La règle théorique non appliquée
Normalement, selon l’accord national interprofessionnel du 5 octobre 2023, la valeur du point AGIRC-ARRCO doit suivre l’évolution des prix à la consommation (hors tabac) estimée par l’Insee pour l’année en cours, diminuée de 0,4 point.
Pour 2025, l’Insee prévoyait une inflation de 1 %, ce qui aurait dû donner une base de discussion à 0,6 % (1 % moins 0,4 point).

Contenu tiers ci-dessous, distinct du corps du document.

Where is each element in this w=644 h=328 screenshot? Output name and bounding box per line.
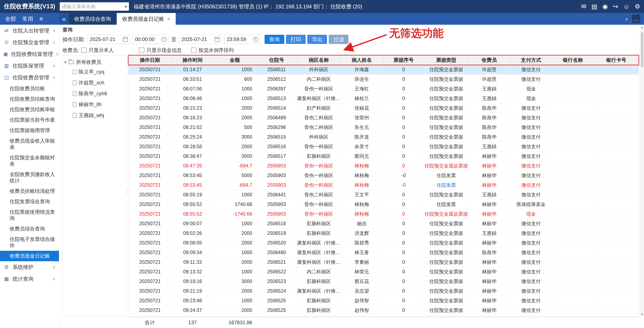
tree-node[interactable]: 王惠娟_whj <box>64 110 124 121</box>
sidebar-item[interactable]: 收费员综合查询 <box>0 224 59 234</box>
column-header[interactable]: 票据类型 <box>424 55 468 65</box>
table-row[interactable]: 2025072109:11:3320002506521康复科病区（针推…李素丽0… <box>128 257 639 267</box>
table-row[interactable]: 2025072109:24:3720002506525肛肠科病区赵伟智0住院预交… <box>128 306 639 315</box>
column-header[interactable]: 银行名称 <box>552 55 594 65</box>
sidebar-item[interactable]: 住院电子发票综合操作 <box>0 234 59 251</box>
calendar-icon[interactable] <box>123 37 128 42</box>
chevron-down-icon[interactable]: ▾ <box>125 4 127 9</box>
tab-scroll-right-icon[interactable]: › <box>626 15 628 22</box>
cash-only-checkbox[interactable]: 只显示现金信息 <box>139 47 182 54</box>
table-row[interactable]: 2025072109:08:0520002506520康复科病区（针推…陈碧秀0… <box>128 238 639 248</box>
sidebar-group[interactable]: ⊙住院预交金管理∨ <box>0 36 59 48</box>
sidebar-item[interactable]: 住院收费员结账审核 <box>0 104 59 115</box>
vertical-scrollbar[interactable]: ▲ ▼ <box>640 25 644 317</box>
sidebar-item[interactable]: 住院收费员结账查询 <box>0 94 59 104</box>
table-row[interactable]: 2025072108:28:5820002506516骨伤一科病区余美寸0住院预… <box>128 142 639 152</box>
table-row[interactable]: 2025072109:18:1630002506523肛肠科病区蔡豆花0住院预交… <box>128 277 639 286</box>
table-row[interactable]: 2025072101:14:2710002506511外科病区许海森0住院预交金… <box>128 65 639 75</box>
sidebar-item[interactable]: 全院收费员缴款收入统计 <box>0 169 59 186</box>
menu-search-input[interactable] <box>62 4 123 9</box>
export-button[interactable]: 导出 <box>307 35 327 44</box>
tree-node[interactable]: 陈燕华_cyh6 <box>64 88 124 99</box>
column-header[interactable]: 操作时间 <box>172 55 214 65</box>
tab-all[interactable]: 全部 <box>5 15 16 23</box>
settings-icon[interactable]: ⚙ <box>634 3 640 10</box>
tab-active[interactable]: 收费员现金日记账× <box>117 13 176 25</box>
caret-down-icon[interactable]: ▾ <box>64 60 66 65</box>
table-row[interactable]: 2025072109:23:4810002506525肛肠科病区赵伟智0住院预交… <box>128 296 639 306</box>
table-row[interactable]: 2025072109:00:0710002506518肛肠科病区杨浩0住院预交金… <box>128 219 639 229</box>
sidebar-group[interactable]: ◫住院收费员管理∧ <box>0 72 59 83</box>
table-row[interactable]: 2025072106:33:516002506512内二科病区薛连生0住院预交金… <box>128 75 639 84</box>
calendar-icon[interactable] <box>214 37 220 42</box>
sidebar-item[interactable]: 住院票据使用情况查询 <box>0 207 59 224</box>
clock-icon[interactable] <box>162 37 166 42</box>
table-row[interactable]: 2025072109:26:3710002506497骨伤一科病区（骨…陈建兴0… <box>128 315 639 317</box>
column-header[interactable]: 操作日期 <box>128 55 172 65</box>
column-header[interactable]: 票据序号 <box>383 55 424 65</box>
checkbox-icon[interactable] <box>81 47 86 53</box>
table-row[interactable]: 2025072108:53:45-694.72505903骨伤一科病区林秋梅-0… <box>128 180 639 190</box>
menu-icon[interactable]: ≡ <box>40 15 43 22</box>
table-row[interactable]: 2025072108:53:4550002505903骨伤一科病区林秋梅-0住院… <box>128 171 639 180</box>
screen-icon[interactable]: ▤ <box>592 3 597 10</box>
column-header[interactable]: 收费员 <box>468 55 510 65</box>
table-row[interactable]: 2025072108:55:521740.662505903骨伤一科病区林秋梅0… <box>128 200 639 209</box>
tab-scroll-left-icon[interactable]: « <box>59 13 69 25</box>
column-header[interactable]: 金额 <box>214 55 256 65</box>
sidebar-item[interactable]: 收费员挂账结清处理 <box>0 186 59 196</box>
table-row[interactable]: 2025072108:47:35-694.72505903骨伤一科病区林秋梅0住… <box>128 161 639 171</box>
checkbox-icon[interactable] <box>139 47 144 53</box>
only-self-checkbox[interactable]: 只显示本人 <box>81 47 114 54</box>
table-row[interactable]: 2025072108:25:2430002506515外科病区陈开龙0住院预交金… <box>128 132 639 142</box>
message-icon[interactable]: ✉ <box>581 3 586 10</box>
column-header[interactable]: 病区名称 <box>297 55 340 65</box>
sidebar-item[interactable]: 住院票据当前号作废 <box>0 115 59 125</box>
table-row[interactable]: 2025072108:55:1910002506441骨伤二科病区王文平0住院预… <box>128 190 639 200</box>
sidebar-group[interactable]: ⚙系统维护∨ <box>0 261 59 273</box>
table-row[interactable]: 2025072109:21:1920002506524康复科病区（针推…吴志望0… <box>128 286 639 296</box>
sidebar-item[interactable]: 收费员现金收入审核表 <box>0 136 59 152</box>
search-button[interactable]: 查询 <box>264 35 284 44</box>
time-from-field[interactable] <box>133 35 169 44</box>
scroll-up-icon[interactable]: ▲ <box>641 25 644 30</box>
scrollbar-thumb[interactable] <box>641 32 643 67</box>
filter-button[interactable]: 过滤 <box>329 35 348 44</box>
table-row[interactable]: 2025072108:07:0610002506397骨伤一科病区王海红0住院预… <box>128 84 639 94</box>
table-row[interactable]: 2025072109:02:2620002506519肛肠科病区洪龙辉0住院预交… <box>128 229 639 238</box>
date-to-input[interactable] <box>181 36 212 42</box>
table-row[interactable]: 2025072108:08:4610002506513康复科病区（针推…林桂兰0… <box>128 94 639 103</box>
logout-icon[interactable]: ↪ <box>613 3 618 10</box>
table-row[interactable]: 2025072108:21:025002506296骨伤二科病区朱生元0住院预交… <box>128 123 639 132</box>
more-tabs-icon[interactable]: … <box>632 15 640 23</box>
sidebar-item[interactable]: 住院收费员结账 <box>0 83 59 94</box>
time-to-field[interactable] <box>224 35 260 44</box>
tab-inactive[interactable]: 收费员综合查询 <box>69 13 116 25</box>
reverse-order-checkbox[interactable]: 按流水倒序排列 <box>191 47 234 54</box>
profile-icon[interactable]: ☺ <box>623 3 630 10</box>
menu-search-box[interactable]: ▾ <box>60 2 129 11</box>
sidebar-item[interactable]: 住院预交金余额核对表 <box>0 152 59 169</box>
sidebar-group[interactable]: ⇄住院入出转管理∨ <box>0 25 59 36</box>
column-header[interactable]: 银行卡号 <box>594 55 639 65</box>
column-header[interactable]: 病人姓名 <box>341 55 383 65</box>
sidebar-group[interactable]: ▣住院收费结算管理∨ <box>0 48 59 60</box>
table-row[interactable]: 2025072108:38:4730002506517肛肠科病区蔡同元0住院预交… <box>128 152 639 161</box>
panel-splitter[interactable]: ⋮ <box>126 55 128 328</box>
print-button[interactable]: 打印 <box>286 35 306 44</box>
sidebar-group[interactable]: ▦统计查询∨ <box>0 273 59 285</box>
checkbox-icon[interactable] <box>191 47 196 53</box>
date-to-field[interactable] <box>179 35 222 44</box>
column-header[interactable]: 支付方式 <box>510 55 552 65</box>
time-from-input[interactable] <box>135 36 159 42</box>
column-header[interactable]: 住院号 <box>256 55 297 65</box>
tree-node[interactable]: 许超慧_xch <box>64 77 124 88</box>
table-row[interactable]: 2025072108:16:2320002506489骨伤二科病区张荣州0住院预… <box>128 113 639 123</box>
time-to-input[interactable] <box>226 36 251 42</box>
sidebar-group[interactable]: ▥住院医保管理∨ <box>0 60 59 72</box>
clock-icon[interactable] <box>253 37 258 42</box>
table-row[interactable]: 2025072109:13:3210002506522内二科病区林荣元0住院预交… <box>128 267 639 277</box>
date-from-field[interactable] <box>88 35 130 44</box>
scroll-down-icon[interactable]: ▼ <box>641 312 644 317</box>
table-row[interactable]: 2025072108:15:2320002506514妇产科病区张丽花0住院预交… <box>128 103 639 113</box>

L’augmentation pouvait ensuite être fixée entre 0,2 % et 1 %. Mais faute d’accord, cette règle n’a tout simplement pas été appliquée.
Attention : Ce mécanisme de calcul, prévu par les textes, n’est qu’une base de négociation. Si les partenaires sociaux ne trouvent pas de terrain d’entente, rien ne les oblige légalement à revaloriser.
Combien vaut le point AGIRC-ARRCO en 2026 ?
La valeur du point de service (celle qui sert à calculer le montant de votre pension) est fixée à 1,4386 € depuis le 1er novembre 2024. Elle reste à ce niveau jusqu’au 31 octobre 2026.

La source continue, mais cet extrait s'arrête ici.